Thursday, 26 May 2016

Yes Minister and Yes Prime Minister series


There are very very few books converted into TV series or films where you can say the TV series/ film was as good or better than the book. 

IMO the Yes Minister and Yes Prime Minister TV series is one such rare example.




I got to see the TV series before I read the book.  This was on the Indian national channel DoorDarshan which had a quota to show at least one English TV series during primetime.  I was a kid and didn’t find it easy to find out exactly what was going on, but could follow this easily.  After a couple of years of the first series they also had aired the Yes Prime Minister series

The book was harder to find – imported books were expensive those days, and except pulp fiction which were available in local versions, reference and special books like the Yes Minister were hard to find.


I got to read this several years later and it was such a delight, and I got to appreciate what actually was happening, all the machinations and tussle between the bureaucrats and politicians.  And the book had a lot of other cheeky references (it was written in the future chronicling the political career of Jim Hacker the Minister and prime minister).

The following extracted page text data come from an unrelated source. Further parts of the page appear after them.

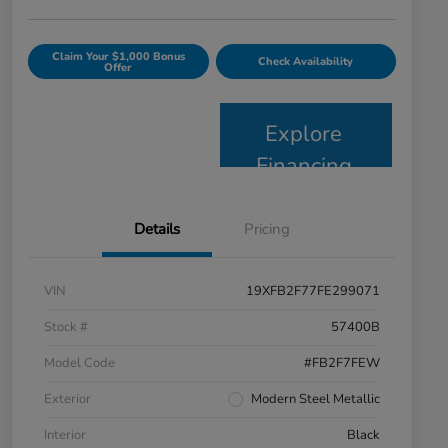
Claim Your $1,000 Bonus
Check Availability
Offer
Explore
Financing
Details
Pricing
VIN
19XFB2F77FE299071
Stock #
57400B
Model Code
#FB2F7FEW
Exterior
Modern Steel Metallic
Interior
Black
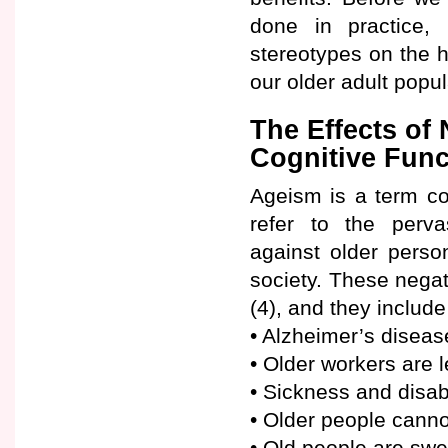
done in practice, 
stereotypes on the h
our older adult popul
The Effects of
Cognitive Func
Ageism is a term co
refer to the pervas
against older perso
society. These nega
(4), and they includ
• Alzheimer’s diseas
• Older workers are 
• Sickness and disab
• Older people canno
• Old people are swe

And around the same time the series was being re-run in one of the channels, and it was so much fun to watch again and this time around I was able to figure out what was going on.  The TV series like the book achieved so much impact through simplicity and pithiness, and it was not loud like the American comedies, instead relying on witty dialogues and some amazing acting.  In any episode there were barely more than five actors taking part, and then the locations would be barely two or three but it used to keep us engaged.  What ran the show in addition to the superior writing was the fabulous acting talents of the entire cast. Not one would be out of place or character and fitted it to a T.  You liked all of them, including the slimy bureaucrat who was played by the oily actor.


It also was one of the few TV series that managed to run a couple of seasons and maintained its standards.   It also was a great revelation into the brit humour and lifestyles, and the spare times of the 70s where everybody pinched their pennies and maintained a very modest lifestyle.

A true test of a work of art is how much relevant it continues to be nearly three decades after it was first aired, and also grown in terms of appreciation.  The Yes Minister and Yes Prime Minister series are just that.

My recommendation is that you read the books and then watch the TV series following that, and savour a timeless classic that set the standards for British TV humour and has not been surpassed as yet.